What can I expect after surgery?
When surgery is over, you are taken into the recovery room. It may take 1-2 hours for you to fully wake up. After you are drinking fluids, your IV will be removed, and you can be discharged home with your escort. You must have someone accompany you home. You will be given prescriptions for antibiotics and pain medicine.
What should I expect when I go home?
- An upset stomach and vomiting are common for the first 24 hours after surgery (due to anesthesia).
- This procedure is not very painful, but you may have a burning type pain for the first 1-2 days post op. You will be given prescriptions for antibiotics and pain medication, which you can start when you get home.
- You will not have nasal packing after surgery. However, there will be raw areas in your nose so expect bleeding and some blood clots for the first two weeks. You will need gauze pads to collect the drainage for the first few days.Your nose will also feel congested and blocked for the first 1 to 2 weeks, but it will not be bruised.
- Do not take any medicines that have not been prescribed or recommended by your doctor. Medicines like aspirin, ibuprofen, and many others will increase the risk of severe bleeding for 2 weeks after surgery. Only Tylenol is safe. If you are not sure if a medicine is safe, please call your doctor.
- You can resume normal activity as soon as you feel up to it, but you cannot perform sports or heavy exercise for the first 7-10 days. You may return to work when ready. Most patients return 3-5 days after surgery. Do not travel out of reach of your doctor before this time.
Post operative care
- Use the prescribed antibiotics starting the day after surgery. Use the pain medications as needed beginning when you get home but avoid aspirin and aspirin related products for 2 weeks.
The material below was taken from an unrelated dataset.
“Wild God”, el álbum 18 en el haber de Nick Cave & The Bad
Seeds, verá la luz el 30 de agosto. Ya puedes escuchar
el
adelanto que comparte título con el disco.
- Use a humidifier/steam inhalation during the day (at least twice), for 15 minutes at a time for the first week.
- Irrigate your sinuses using saline sinus rinse twice a day starting the day after surgery.
- Use Afrin spray as needed for 3 days to clear nasal congestion.
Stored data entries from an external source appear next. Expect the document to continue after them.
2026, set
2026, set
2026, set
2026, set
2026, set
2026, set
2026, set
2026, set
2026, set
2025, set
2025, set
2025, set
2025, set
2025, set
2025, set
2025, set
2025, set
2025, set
- Use Neosporin on a Q-tip to clear crusting and dried blood from the nostrils.
- You can sleep with your head elevated or flat, whichever is more comfortable for you.
- You can eat or drink anything you want and shower whenever you like.
- Do not blow your nose for 2 days following surgery. You should sneeze with your mouth open if you have to sneeze.
- Do not participate in any activity which will increase the pressure in the sinuses. (i.e. bending over, lifting heavy objects, straining, working out) for one week following surgery.
- Reduce your workload. Most patients return to work 3-5 days after surgery.
- Your first post-operative visit should be 7-10 days after surgery. The second cleaning is one week after the first. During these visits your nose will be cleaned. It is somewhat uncomfortable, so you may want to take Vicodin beforehand. You will be able to breathe more clearly afterward.
- You can restart antihistamines 1 week and nasal steroid sprays 2 weeks after surgery.
- You may need more than two post-operative cleanings, depending on how you heal. The healing process is usually complete after 1 month.